一連のやりとり、および財務卿が動揺していた姿を、これを通してエドワードは見ていたのだ。

「後は頼むぞ」

『承知した。すぐに調べさせよう』

「お、おまちください! 殿下! おまちくださぃいい!」

必死になって止めようとする財務卿を、王太子は一喝する。

「さ、先ほどのはやつの作り話でありまするぅ!」

『嘘かどうかは、貴様の部屋を調べればわかることだろう?』

「し、しかしぃ~……」

『黙れ! この落とし前はきっちりとつけさせてもらうぞ!』

がくり……と財務卿は肩を落とすのだった。

後日、 俺(ギルマス) の部屋にて。

「ギルマス、おひさしぶりですぅ」

笑顔のリアが、俺の元へやってきた。

「ゴタゴタが落ち着いたので、ご報告にまいりましたぁ」

・財務卿の部屋で、不正な取引の証拠の書類が発覚。

・財務卿は当然更迭。

・着服金は押収され、城を追放された。

「ギルマスのおかげで、窮地を脱することができました。
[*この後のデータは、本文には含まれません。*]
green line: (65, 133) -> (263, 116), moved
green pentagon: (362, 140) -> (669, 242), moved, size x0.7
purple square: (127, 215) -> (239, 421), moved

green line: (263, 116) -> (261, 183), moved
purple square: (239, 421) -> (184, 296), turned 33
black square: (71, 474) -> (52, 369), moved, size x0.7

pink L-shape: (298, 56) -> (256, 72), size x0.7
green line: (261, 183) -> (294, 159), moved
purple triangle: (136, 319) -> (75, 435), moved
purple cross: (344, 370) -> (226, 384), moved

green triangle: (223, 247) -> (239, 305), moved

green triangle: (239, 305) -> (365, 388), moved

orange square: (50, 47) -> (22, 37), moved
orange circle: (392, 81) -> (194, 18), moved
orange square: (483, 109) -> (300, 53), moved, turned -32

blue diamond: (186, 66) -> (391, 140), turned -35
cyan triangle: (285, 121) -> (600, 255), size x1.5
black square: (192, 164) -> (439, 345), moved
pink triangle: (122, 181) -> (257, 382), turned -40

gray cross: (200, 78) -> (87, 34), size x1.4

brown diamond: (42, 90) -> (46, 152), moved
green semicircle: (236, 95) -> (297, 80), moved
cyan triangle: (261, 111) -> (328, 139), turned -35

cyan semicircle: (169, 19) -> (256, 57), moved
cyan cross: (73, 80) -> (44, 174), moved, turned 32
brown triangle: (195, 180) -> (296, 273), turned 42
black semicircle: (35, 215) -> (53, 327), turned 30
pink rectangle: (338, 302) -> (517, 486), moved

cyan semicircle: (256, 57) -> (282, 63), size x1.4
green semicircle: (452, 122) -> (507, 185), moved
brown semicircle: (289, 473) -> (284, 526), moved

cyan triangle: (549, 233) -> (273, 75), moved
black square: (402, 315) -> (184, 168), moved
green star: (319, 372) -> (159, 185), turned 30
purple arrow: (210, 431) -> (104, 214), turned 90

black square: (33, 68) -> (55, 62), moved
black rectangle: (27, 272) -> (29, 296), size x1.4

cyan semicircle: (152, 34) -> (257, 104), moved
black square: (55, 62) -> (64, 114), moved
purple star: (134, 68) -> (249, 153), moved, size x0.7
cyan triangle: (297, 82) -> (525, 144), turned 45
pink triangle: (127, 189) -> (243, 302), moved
本当に、ほんっとうに、ありがとうございましたぁ……!」

深々とリアが頭を下げる。

「気にするな。俺はおまえを失うわけにはいかなかっただけだ」

「そ、それは……! ワタシとけ、結婚を考えてるからとかですかぁ?」

「違う。貴様の作る魔道具は出来が良いからな。それがなくなるとウチが困る」

「あー……そっちですかぁ~……」

がっくりと肩を落とすリア。

「ワタシ、ほんとダメダメですよね……今回だって、アクトさんがいなかったら終わってたし……ギルマス失格ですよね……」

「バカ言うな。おまえは俺に頼らず、財務卿に啖呵を切って、部下の名誉を守っていたじゃないか」

俺は立ち上がって、リアのそばへゆき、頭をなでる。

「成長したな、リア。俺は嬉しいぞ」

「ふぐ……ふぇええん! ぎるましゅうう!」

子供のように大泣きし、リアが俺の腰にしがみついて言う。